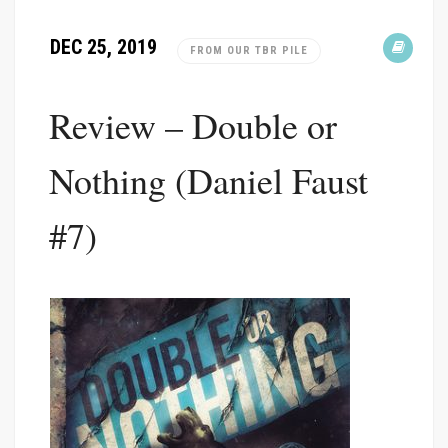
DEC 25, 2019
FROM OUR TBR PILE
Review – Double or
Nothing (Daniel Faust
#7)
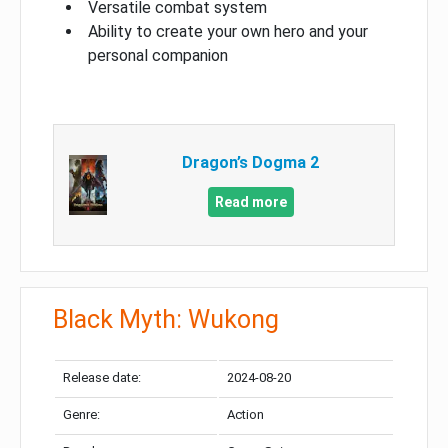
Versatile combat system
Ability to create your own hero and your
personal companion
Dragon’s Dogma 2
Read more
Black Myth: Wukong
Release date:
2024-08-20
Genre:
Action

************

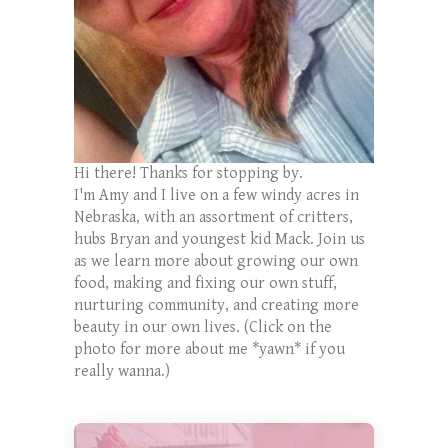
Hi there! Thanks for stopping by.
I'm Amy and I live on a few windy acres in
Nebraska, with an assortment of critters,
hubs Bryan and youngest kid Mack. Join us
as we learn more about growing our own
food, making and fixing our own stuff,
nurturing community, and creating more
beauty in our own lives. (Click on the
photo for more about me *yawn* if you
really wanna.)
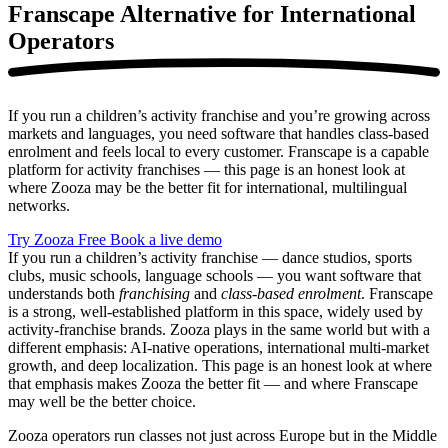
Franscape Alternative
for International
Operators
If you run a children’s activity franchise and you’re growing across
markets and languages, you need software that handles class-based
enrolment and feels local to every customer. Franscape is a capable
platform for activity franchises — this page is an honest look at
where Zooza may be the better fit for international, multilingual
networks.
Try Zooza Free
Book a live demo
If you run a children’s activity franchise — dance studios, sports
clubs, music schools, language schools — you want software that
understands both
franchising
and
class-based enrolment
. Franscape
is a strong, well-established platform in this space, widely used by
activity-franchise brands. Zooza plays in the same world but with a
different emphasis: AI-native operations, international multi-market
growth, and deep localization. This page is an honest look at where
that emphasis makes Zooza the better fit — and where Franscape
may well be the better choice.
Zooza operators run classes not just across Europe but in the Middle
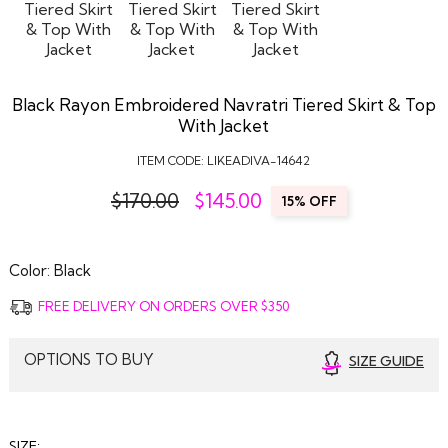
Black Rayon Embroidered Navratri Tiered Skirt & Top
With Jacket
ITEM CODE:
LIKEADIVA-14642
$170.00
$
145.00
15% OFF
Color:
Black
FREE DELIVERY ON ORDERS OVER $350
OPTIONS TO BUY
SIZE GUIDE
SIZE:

************

» Task brief
Your answer should be a number only: the count of lines above in which the string "growing" appears.

» Expected answer
2